Опубликовано в журнале Звезда, номер 9, 2018
Джулиан Барнс. Одна история. М.: Иностранка, Азбука-Аттикус, 2018
После необычного опыта беллетризации биографии, романа «Шум времени» о русском композиторе Дмитрии Шостаковиче, британец Джулиан Барнс вернулся в свою стезю, максимально реализовавшуюся в романе «Предчувствие конца», за который автор получил Букеровскую премию. Новая книга «Одна история» — роман-размышление, созданный на фундаменте рефлексии повествователя: герой Пол — как будто бы писатель, всю жизнь оттачивавший способы выражения своих мыслей, а заодно собиравший коллекцию высказываний о любви. Такое ощущение возникает потому, что слова для описания чувств подобраны невероятно точно, оттого в них нет надрыва, скорее есть холодная, схожая с терминологической, констатация с оттенком отчаяния.
Главная идея романа вложена в уста возлюбленной героя: «История любви у каждого своя. У каждого. Пусть она закончится крахом, угаснет, пусть даже не начнется вовсе и останется в воображении, но от этого она не станет менее реальной. Наоборот, она может стать даже более реальной». Эта мысль нашла удачное отражение на обложке: название, напечатанное машинописью, перечеркнуто и снова написано от руки — указание на уникальность той самой истории, которая определяет всю жизнь человека.
Рассказывая историю любви 19-летнего Пола и 48-летней Сьюзен, Барнс не играет с сюжетом и фабулой. Композиционную структуру писатель делает особенной за счет грамматической категории лица. В первой части повествование ведется от первого: это «я» цельное, не растворенное в другом, зацикленное на своих чувствах, — как и бывает в период влюбленности, когда кажется, что весь мир подождет, ведь есть ваша любовь и она сможет всё. В середине второй части — как раз после того, как влюбленные решили съехаться, — возникает второе лицо. Герой начинает терять себя, все его мысли сводятся к обустройству жизни избранницы и позже — к ее спасению от зависимости. Именно в это время он открывает в себе новые эмоции, возникающие, когда один партнер теряет себя в другом: «Ты убеждаешься, что сочувствие и неприязнь способны к сосуществованию». Второе лицо здесь выступает еще и в том качестве, в котором обычно используется обобщенно-личное сказуемое: выбор совершает не «я» рассказчика и не некий «он», а ты и даже вы все.

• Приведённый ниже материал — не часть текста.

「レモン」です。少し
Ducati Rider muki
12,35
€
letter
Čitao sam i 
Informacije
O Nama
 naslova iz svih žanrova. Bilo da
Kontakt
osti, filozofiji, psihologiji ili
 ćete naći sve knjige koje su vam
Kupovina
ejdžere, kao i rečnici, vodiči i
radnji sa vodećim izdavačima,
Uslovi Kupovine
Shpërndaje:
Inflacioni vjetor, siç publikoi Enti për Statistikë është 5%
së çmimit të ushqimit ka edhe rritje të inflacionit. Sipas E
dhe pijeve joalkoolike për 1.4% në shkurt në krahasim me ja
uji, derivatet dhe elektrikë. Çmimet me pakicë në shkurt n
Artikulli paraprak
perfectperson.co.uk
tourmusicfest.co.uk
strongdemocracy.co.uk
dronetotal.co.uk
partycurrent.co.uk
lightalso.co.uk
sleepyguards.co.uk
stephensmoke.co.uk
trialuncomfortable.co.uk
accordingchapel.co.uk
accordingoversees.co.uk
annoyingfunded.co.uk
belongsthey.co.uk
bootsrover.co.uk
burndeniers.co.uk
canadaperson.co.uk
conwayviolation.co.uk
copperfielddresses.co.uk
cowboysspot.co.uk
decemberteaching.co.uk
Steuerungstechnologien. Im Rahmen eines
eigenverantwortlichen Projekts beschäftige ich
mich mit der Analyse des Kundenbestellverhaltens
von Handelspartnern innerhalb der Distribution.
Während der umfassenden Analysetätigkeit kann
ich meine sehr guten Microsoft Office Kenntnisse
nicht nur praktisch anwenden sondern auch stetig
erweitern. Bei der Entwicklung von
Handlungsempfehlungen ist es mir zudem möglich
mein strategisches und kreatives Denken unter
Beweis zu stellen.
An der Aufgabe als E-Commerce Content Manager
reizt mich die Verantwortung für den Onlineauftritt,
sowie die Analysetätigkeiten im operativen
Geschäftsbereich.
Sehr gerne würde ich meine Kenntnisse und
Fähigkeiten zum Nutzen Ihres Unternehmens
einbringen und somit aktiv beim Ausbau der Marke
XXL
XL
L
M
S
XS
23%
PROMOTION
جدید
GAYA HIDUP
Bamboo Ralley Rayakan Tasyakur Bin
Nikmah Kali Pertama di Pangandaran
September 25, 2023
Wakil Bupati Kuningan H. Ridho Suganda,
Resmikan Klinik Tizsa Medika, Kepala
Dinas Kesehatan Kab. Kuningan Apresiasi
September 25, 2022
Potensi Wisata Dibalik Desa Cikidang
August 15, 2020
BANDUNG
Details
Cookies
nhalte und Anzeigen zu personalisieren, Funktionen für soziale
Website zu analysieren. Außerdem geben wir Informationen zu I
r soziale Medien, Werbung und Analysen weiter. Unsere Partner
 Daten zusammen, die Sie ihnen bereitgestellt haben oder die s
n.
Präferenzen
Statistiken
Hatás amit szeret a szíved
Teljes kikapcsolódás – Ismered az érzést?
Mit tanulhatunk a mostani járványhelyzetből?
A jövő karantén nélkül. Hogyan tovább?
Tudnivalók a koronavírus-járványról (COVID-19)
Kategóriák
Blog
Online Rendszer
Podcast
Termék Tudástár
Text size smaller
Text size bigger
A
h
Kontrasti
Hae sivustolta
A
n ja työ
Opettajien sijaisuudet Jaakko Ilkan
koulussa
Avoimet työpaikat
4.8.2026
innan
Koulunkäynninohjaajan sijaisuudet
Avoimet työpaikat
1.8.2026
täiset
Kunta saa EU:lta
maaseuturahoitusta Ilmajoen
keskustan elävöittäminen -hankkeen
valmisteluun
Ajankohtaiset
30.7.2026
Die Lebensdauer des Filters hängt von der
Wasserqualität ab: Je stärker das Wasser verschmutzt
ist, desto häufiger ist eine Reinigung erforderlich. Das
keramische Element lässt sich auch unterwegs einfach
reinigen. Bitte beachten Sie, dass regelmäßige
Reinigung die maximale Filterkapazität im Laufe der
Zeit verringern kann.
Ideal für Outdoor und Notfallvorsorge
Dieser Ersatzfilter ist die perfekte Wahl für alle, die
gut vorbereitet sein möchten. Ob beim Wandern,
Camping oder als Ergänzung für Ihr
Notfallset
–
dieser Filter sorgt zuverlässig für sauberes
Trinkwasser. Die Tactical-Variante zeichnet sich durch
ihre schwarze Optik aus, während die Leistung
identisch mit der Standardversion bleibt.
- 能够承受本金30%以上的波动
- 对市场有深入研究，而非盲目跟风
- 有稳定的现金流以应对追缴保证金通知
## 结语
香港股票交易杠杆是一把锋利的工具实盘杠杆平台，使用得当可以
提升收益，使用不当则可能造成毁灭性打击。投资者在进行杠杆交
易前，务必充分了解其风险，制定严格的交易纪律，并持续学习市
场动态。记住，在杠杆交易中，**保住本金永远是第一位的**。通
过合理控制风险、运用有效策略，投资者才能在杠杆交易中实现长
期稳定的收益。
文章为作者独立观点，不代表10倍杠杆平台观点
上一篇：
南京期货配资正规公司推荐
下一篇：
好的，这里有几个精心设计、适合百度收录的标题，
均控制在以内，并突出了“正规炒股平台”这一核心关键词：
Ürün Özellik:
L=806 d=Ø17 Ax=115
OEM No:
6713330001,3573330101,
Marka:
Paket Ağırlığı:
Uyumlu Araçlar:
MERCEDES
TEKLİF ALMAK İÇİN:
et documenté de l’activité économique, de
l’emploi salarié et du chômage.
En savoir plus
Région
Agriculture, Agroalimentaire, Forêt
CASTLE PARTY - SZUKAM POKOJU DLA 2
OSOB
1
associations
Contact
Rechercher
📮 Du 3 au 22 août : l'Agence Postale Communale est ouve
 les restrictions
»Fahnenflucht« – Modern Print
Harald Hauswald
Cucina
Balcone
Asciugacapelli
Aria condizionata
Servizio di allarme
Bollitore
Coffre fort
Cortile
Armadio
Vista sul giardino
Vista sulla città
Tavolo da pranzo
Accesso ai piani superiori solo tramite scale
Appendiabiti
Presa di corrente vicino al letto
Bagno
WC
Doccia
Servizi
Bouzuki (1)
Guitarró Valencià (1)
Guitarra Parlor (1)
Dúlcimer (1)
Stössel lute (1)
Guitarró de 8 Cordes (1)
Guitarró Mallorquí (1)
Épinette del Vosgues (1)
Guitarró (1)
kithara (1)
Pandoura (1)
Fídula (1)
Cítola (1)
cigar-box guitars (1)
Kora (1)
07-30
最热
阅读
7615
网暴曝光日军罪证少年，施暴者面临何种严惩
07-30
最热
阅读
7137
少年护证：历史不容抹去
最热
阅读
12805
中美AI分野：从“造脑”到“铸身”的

Третья часть начинается в третьем лице — есть возможность взглянуть на судьбу Пола со стороны, а заодно и с точки зрения всеведущего автора. Теперь это «он», которого можно осуждать или жалеть, сплетничать о нем, повзрослевшем и постаревшем. И для самого рассказчика он сам в прошедшем перестает идентифицироваться с собой настоящим. Другой вариант интерпретации — описываемые отношения настолько вымотали и изувечили героя, что он не может больше говорить, говорить можно только о нем. Здесь в дело вступает сослагательное наклонение — а в каком еще мыслить о своей прошедшей жизни: что, если бы произошло так, а не эдак? В финале мы на мгновение возвращаемся к первому лицу, чтобы вместе с героем пережить конец его истории. Эта последняя точка возвращает ему себя, освобождает от угрызений совести и вины, которые не давали строить собственную жизнь вне этой единственной истории.
Главный герой всю жизнь выписывал в блокнот разные цитаты о любви, а потом, когда они переставали казаться истинными, вычеркивал. В конце концов он пришел к мысли, что любви нельзя дать определение, «можно только запечатлеть ее в рассказанной истории». Что и сделал Джулиан Барнс. Читателю же остается только последовать примеру героя и запастись блокнотом, чтобы выписывать удивительно меткие высказывания обо всех стадиях этого чувства.